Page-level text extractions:
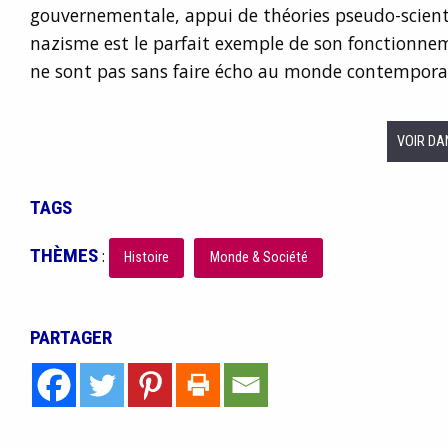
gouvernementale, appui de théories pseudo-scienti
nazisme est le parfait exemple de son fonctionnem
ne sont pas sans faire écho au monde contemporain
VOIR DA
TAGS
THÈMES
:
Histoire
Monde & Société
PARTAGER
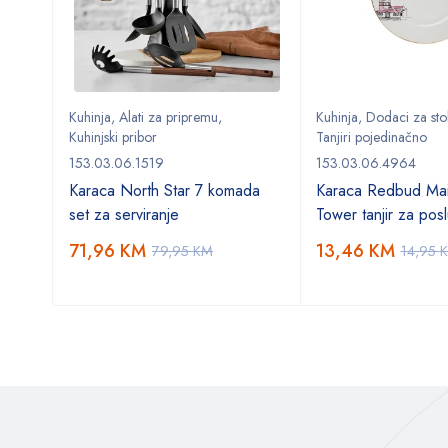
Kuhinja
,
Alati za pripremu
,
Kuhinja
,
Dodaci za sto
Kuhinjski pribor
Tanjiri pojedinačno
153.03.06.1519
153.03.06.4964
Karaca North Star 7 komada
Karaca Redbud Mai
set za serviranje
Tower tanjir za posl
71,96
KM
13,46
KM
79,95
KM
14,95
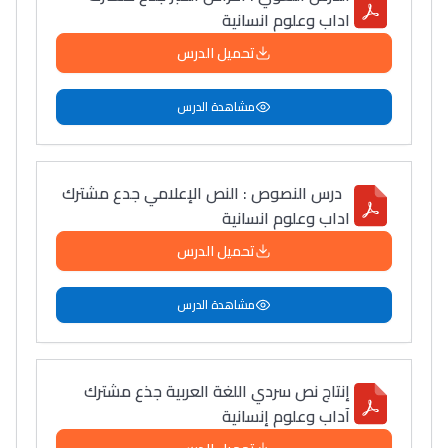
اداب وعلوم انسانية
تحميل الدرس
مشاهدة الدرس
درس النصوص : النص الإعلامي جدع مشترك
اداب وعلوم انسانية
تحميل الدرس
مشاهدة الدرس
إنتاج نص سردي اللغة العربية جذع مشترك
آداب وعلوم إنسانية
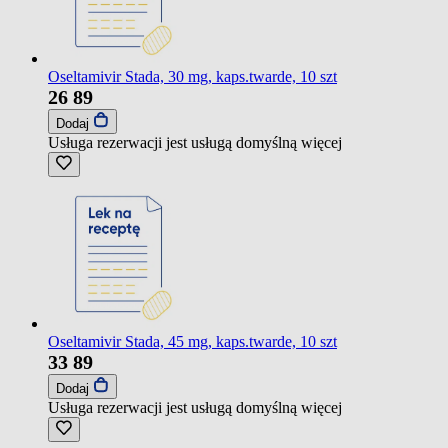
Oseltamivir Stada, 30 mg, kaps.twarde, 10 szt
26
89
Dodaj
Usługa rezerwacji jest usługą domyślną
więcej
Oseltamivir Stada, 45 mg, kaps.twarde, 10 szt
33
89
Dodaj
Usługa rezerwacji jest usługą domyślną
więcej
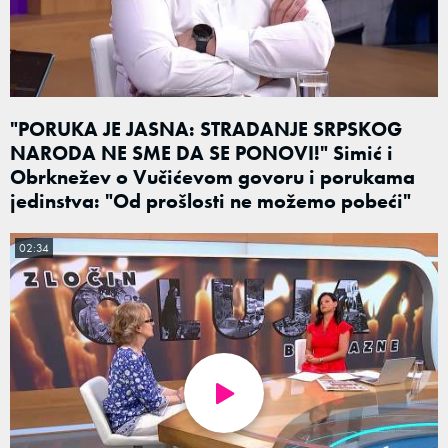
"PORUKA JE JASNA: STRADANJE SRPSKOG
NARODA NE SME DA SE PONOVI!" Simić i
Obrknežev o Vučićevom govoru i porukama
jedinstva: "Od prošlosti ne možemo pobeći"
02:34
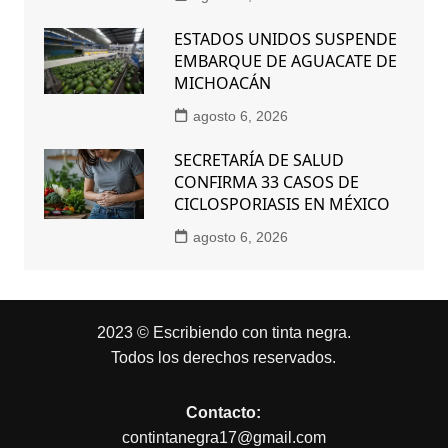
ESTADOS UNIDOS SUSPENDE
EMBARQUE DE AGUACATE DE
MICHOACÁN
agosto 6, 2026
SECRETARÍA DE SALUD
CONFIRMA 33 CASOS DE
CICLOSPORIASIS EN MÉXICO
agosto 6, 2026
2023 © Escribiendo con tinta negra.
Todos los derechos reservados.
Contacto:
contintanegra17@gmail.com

...

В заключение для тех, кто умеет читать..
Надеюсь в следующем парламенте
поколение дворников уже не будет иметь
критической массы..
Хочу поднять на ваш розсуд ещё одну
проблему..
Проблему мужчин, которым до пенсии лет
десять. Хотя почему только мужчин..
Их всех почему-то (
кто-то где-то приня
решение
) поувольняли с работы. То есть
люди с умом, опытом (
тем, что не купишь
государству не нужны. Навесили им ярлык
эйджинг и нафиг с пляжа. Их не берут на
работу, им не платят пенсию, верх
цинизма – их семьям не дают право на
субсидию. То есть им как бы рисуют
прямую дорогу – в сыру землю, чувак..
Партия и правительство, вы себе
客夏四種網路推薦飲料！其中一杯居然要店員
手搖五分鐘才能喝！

| Required work |
Scan the records above for the string "Karaca", and copy every line where it turns up.

| Result for this exercise |
Karaca North Star 7 komada
Karaca Redbud Mai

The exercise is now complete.